There are eight waterfalls that dive off the mountain. Nam Tok Mae Klang (at Km8) is the largest and the easiest to get to. Nam Tok Wachiratan (at Km20.8) is another popular stop with food vendors at its base and a huge frothy mane that plummets 50m. If you'd rather be a part of the cascade, try abseiling with the Peak. Nam Tok Siriphum (at Km30) looks like a river of silver from the vantage point of Ban Mong Khun Klang, a Hmong village. In February the village builds and races wooden carts down a steep incline. Along the road to the top are terraced rice fields and covered greenhouses tended by Hmong and Karen tribespeople.
About 3km before the summit of Doi Inthanon, Phra Mahathat Naphamethanidon and Nophamethanidon at Km41-42 are two chedi built by the Royal Thai Air Force to commemorate the king's and queen's 60th birthdays in 1989 and 1992, respectively. In the base of the octagonal chedi is a hall containing a stone Buddha image.
The whole point of the park is to get as high as you can to see life in a colder climate, and the coolness is such a relief from the sweltering plains below. Thais relish bundling up in hats and jackets and posing for pictures among conifers and rhododendrons. Almost at the exact summit there's a chedi dedicated to one of the last Lanna kings (Inthawichayanon). From there, a lovely boardwalk through the thick, cool forest leads to a cafe, obligatory souvenir shop and the start of the Ang Ka nature trail, a 360m platform walkway through a moss-festooned bog.
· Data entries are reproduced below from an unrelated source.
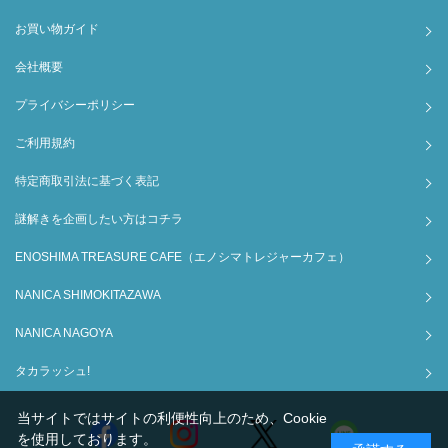
お買い物ガイド
会社概要
プライバシーポリシー
ご利用規約
特定商取引法に基づく表記
謎解きを企画したい方はコチラ
ENOSHIMA TREASURE CAFE（エノシマトレジャーカフェ）
NANICA SHIMOKITAZAWA
NANICA NAGOYA
タカラッシュ!
当サイトではサイトの利便性向上のため、Cookie
を使用しております。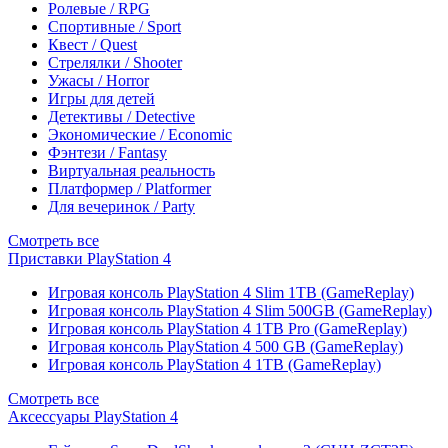
Ролевые / RPG
Спортивные / Sport
Квест / Quest
Стрелялки / Shooter
Ужасы / Horror
Игры для детей
Детективы / Detective
Экономические / Economic
Фэнтези / Fantasy
Виртуальная реальность
Платформер / Platformer
Для вечеринок / Party
Смотреть все
Приставки PlayStation 4
Игровая консоль PlayStation 4 Slim 1TB (GameReplay)
Игровая консоль PlayStation 4 Slim 500GB (GameReplay)
Игровая консоль PlayStation 4 1TB Pro (GameReplay)
Игровая консоль PlayStation 4 500 GB (GameReplay)
Игровая консоль PlayStation 4 1TB (GameReplay)
Смотреть все
Аксессуары PlayStation 4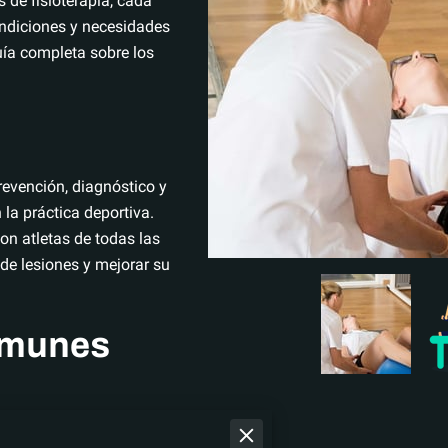
 de fisioterapia, cada
ondiciones y necesidades
uía completa sobre los
prevención, diagnóstico y
la práctica deportiva.
on atletas de todas las
 de lesiones y mejorar su
omunes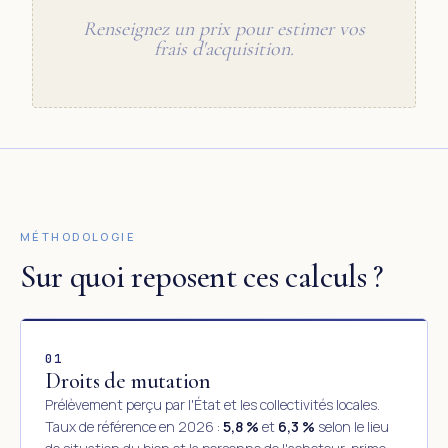
Renseignez un prix pour estimer vos
frais d'acquisition.
MÉTHODOLOGIE
Sur quoi reposent ces calculs ?
01
Droits de mutation
Prélèvement perçu par l'État et les collectivités locales.
Taux de référence en 2026 :
5,8 %
et
6,3 %
selon le lieu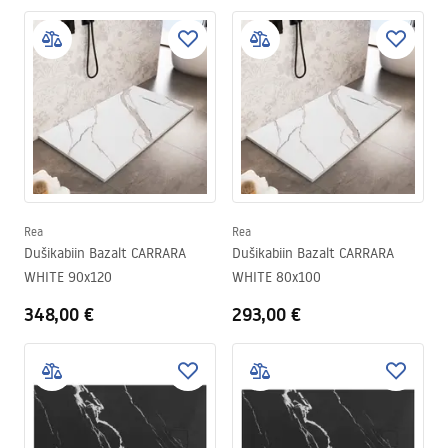
Rea
Rea
Dušikabiin Bazalt CARRARA
Dušikabiin Bazalt CARRARA
WHITE 90x120
WHITE 80x100
348,00 €
293,00 €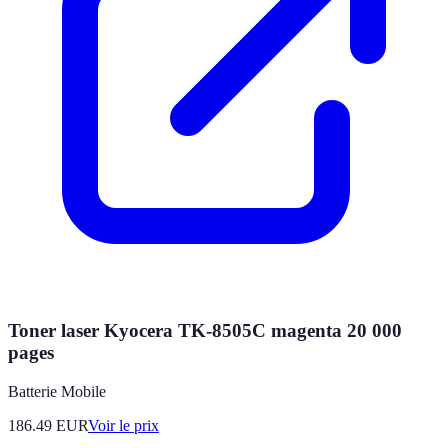
Toner laser Kyocera TK-8505C magenta 20 000
pages
Batterie Mobile
186.49
EUR
Voir le prix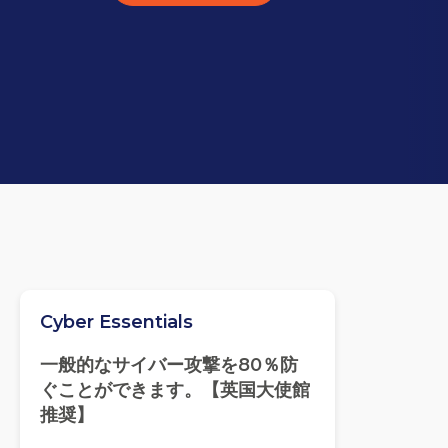
Cyber Essentials
一般的なサイバー攻撃を80％防
ぐことができます。【英国大使館
推奨】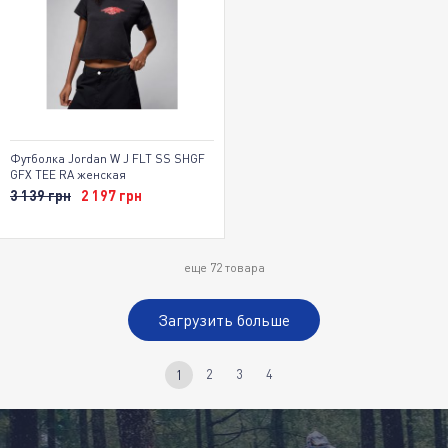
Футболка Jordan W J FLT SS SHGF
GFX TEE RA женская
3 139 грн
2 197 грн
еще
72
товара
Загрузить больше
2
3
4
1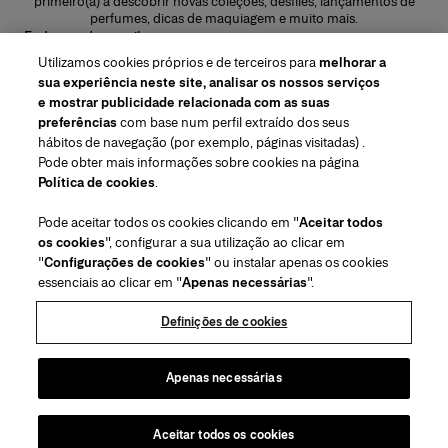
primeiro(a) a descobrir novas coleções, desfiles, lançamentos de
perfumes, dicas de maquiagem e muito mais.
Endereço de e-mail
Utilizamos cookies próprios e de terceiros para
melhorar a
ENVIAR
sua experiência neste site, analisar os nossos serviços
e mostrar publicidade relacionada com as suas
preferências
com base num perfil extraído dos seus
hábitos de navegação (por exemplo, páginas visitadas) .
Pode obter mais informações sobre cookies na página
Região/Idioma
Política de cookies
.
Pode aceitar todos os cookies clicando em "
Aceitar todos
Atendimiento ao cliente
os cookies
", configurar a sua utilização ao clicar em
Encontrar uma loja
Fale conosco
"
Configurações de cookies
" ou instalar apenas os cookies
Sobre nós
essenciais ao clicar em "
Apenas necessárias
".
Envios e devoluções de Beleza
Envios e Devoluções de Moda
House of Herrera
Carolina Herrera for Women in the Arts
Termos legais e cookies
Perguntas Frequentes
Acompanhe seu pedido
Definições de cookies
Carreiras
Puig
(abre em uma nova guia)
Serviço para embalagem para presente
Centro de preferências
Termos e Condições
Beauty Termos e Condições de Venda
(abre em uma nova guia)
chcarolinaherrera.com
(abre em uma nova guia)
Moda Termos e Condições de Venda
VTO Data Processing Notice
Apenas necessárias
Política de Privacidade
Política de cookies
Mapa do site
Aceitar todos os cookies
Direitos de autor 2026 Carolina Herrera
©
2026
Carolina Herrera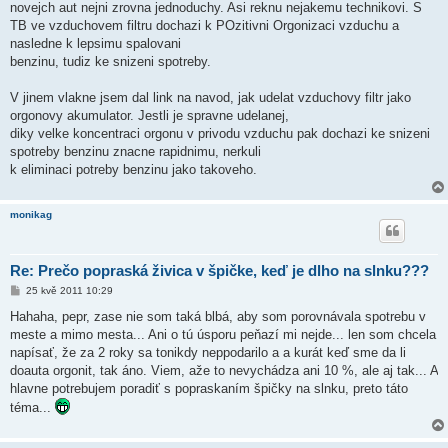
novejch aut nejni zrovna jednoduchy. Asi reknu nejakemu technikovi. S
TB ve vzduchovem filtru dochazi k POzitivni Orgonizaci vzduchu a
nasledne k lepsimu spalovani
benzinu, tudiz ke snizeni spotreby.
V jinem vlakne jsem dal link na navod, jak udelat vzduchovy filtr jako
orgonovy akumulator. Jestli je spravne udelanej,
diky velke koncentraci orgonu v privodu vzduchu pak dochazi ke snizeni
spotreby benzinu znacne rapidnimu, nerkuli
k eliminaci potreby benzinu jako takoveho.
monikag
Re: Prečo popraská živica v špičke, keď je dlho na slnku???
P
25 kvě 2011 10:29
ř
í
Hahaha, pepr, zase nie som taká blbá, aby som porovnávala spotrebu v
s
meste a mimo mesta... Ani o tú úsporu peňazí mi nejde... len som chcela
p
ě
napísať, že za 2 roky sa tonikdy neppodarilo a a kurát keď sme da li
v
doauta orgonit, tak áno. Viem, aže to nevychádza ani 10 %, ale aj tak... A
e
k
hlavne potrebujem poradiť s popraskaním špičky na slnku, preto táto
téma...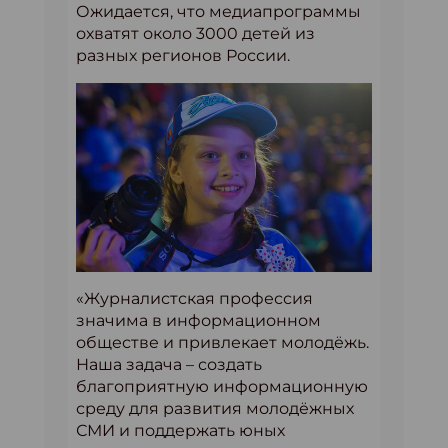
Ожидается, что медиапрограммы
охватят около 3000 детей из
разных регионов России.
«Журналистская профессия
значима в информационном
обществе и привлекает молодёжь.
Наша задача – создать
благоприятную информационную
среду для развития молодёжных
СМИ и поддержать юных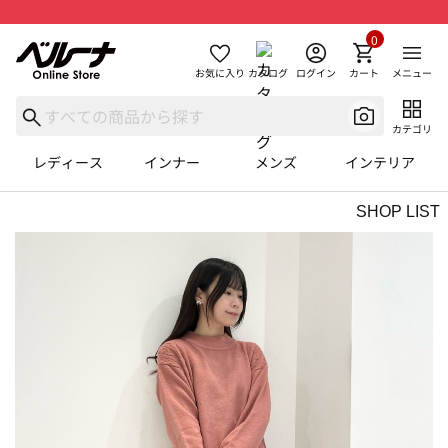
0
お気に入り
カタログ
ログイン
カート
メニュー
カテゴリ
レディース
インナー
メンズ
インテリア
SHOP LIST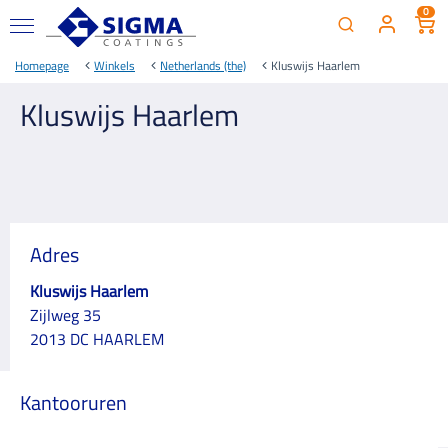
0
Homepage
Winkels
Netherlands (the)
Kluswijs Haarlem
Kluswijs Haarlem
Adres
Kluswijs Haarlem
Zijlweg 35
2013 DC HAARLEM
Kantooruren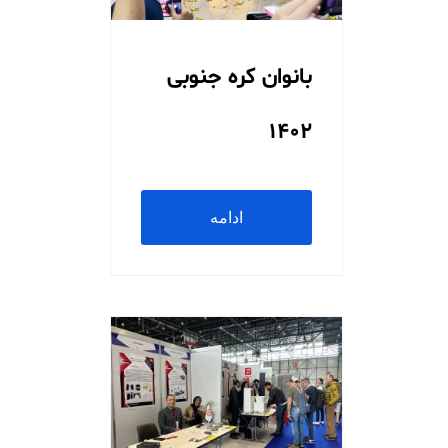
بانوان کره جنوبی
۱۴۰۲
ادامه
مطلب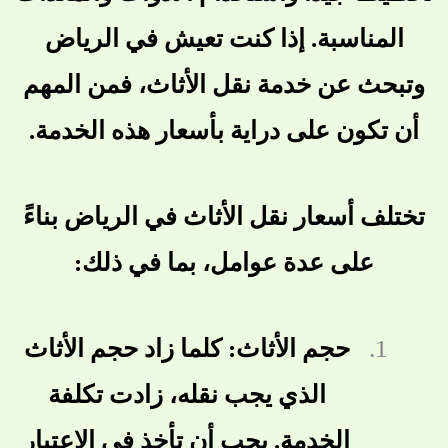
المناسبة. إذا كنت تعيش في الرياض
وتبحث عن خدمة نقل الأثاث، فمن المهم
أن تكون على دراية بأسعار هذه الخدمة.
تختلف أسعار نقل الأثاث في الرياض بناءً
على عدة عوامل، بما في ذلك:
حجم الأثاث: كلما زاد حجم الأثاث
الذي يجب نقله، زادت تكلفة
الخدمة. يجب أن تأخذ في الاعتبار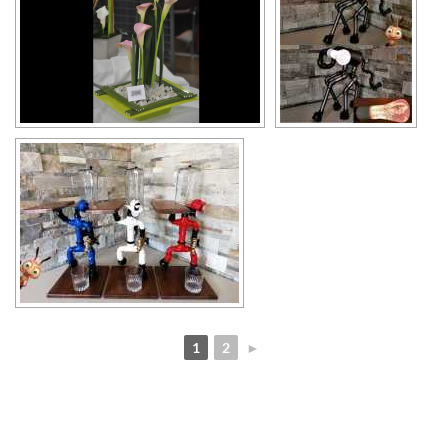
1
2
►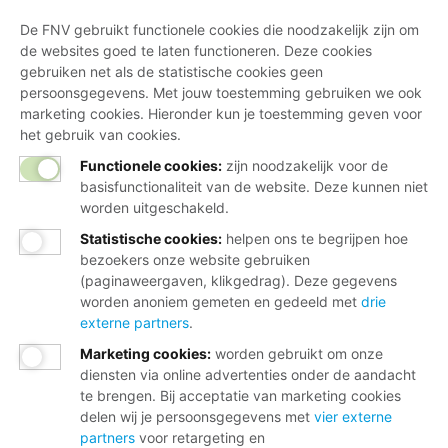
De FNV gebruikt functionele cookies die noodzakelijk zijn om
de websites goed te laten functioneren. Deze cookies
gebruiken net als de statistische cookies geen
persoonsgegevens. Met jouw toestemming gebruiken we ook
marketing cookies. Hieronder kun je toestemming geven voor
het gebruik van cookies.
Functionele cookies:
zijn noodzakelijk voor de
basisfunctionaliteit van de website. Deze kunnen niet
worden uitgeschakeld.
Statistische cookies
:
helpen ons te begrijpen hoe
bezoekers onze website gebruiken
(paginaweergaven, klikgedrag). Deze gegevens
worden anoniem gemeten en gedeeld met
drie
externe partners
.
Marketing cookies
:
worden gebruikt om onze
diensten via online advertenties onder de aandacht
te brengen. Bij acceptatie van marketing cookies
delen wij je persoonsgegevens met
vier externe
partners
voor retargeting en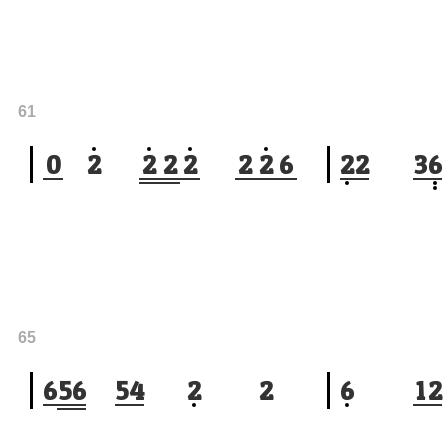
61
0
2
2
2
2
2
2
6
2
2
3
6
65
6
5
6
5
4
2
2
6
1
2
Walking through the forest on the nature trail is an enchanting experience (if devoid of crowds).
The views from Doi Inthanon are best in the cool dry season from November to February. But don't expect a rewarding view from the summit, as for most of the year a mist, formed by the condensation of warm humid air below, hangs around the top of the mountain creating an eerie effect. You can expect the air to be quite chilly towards the top, so take a jacket or sweater. The views on the way to the summit are much better.
The park is one of the top destinations in Southeast Asia for naturalists and bird-watchers. The mist-shrouded upper slopes produce abundant orchids, lichens, mosses and epiphytes, while supporting nearly 400 bird species, more than any other habitat in Thailand. Most of the park's bird species are found between 1500m and 2000m; the best bird-watching season is from February to April, and the best spots are the beung (bogs) near the top. The mountain is also home to Assamese macaques, Phayre's leaf monkeys, and a selection of other rare and not-so-rare monkeys and gibbons as well as the more common Indian civet, barking deer and giant flying squirrel – around 75 mammal species in all.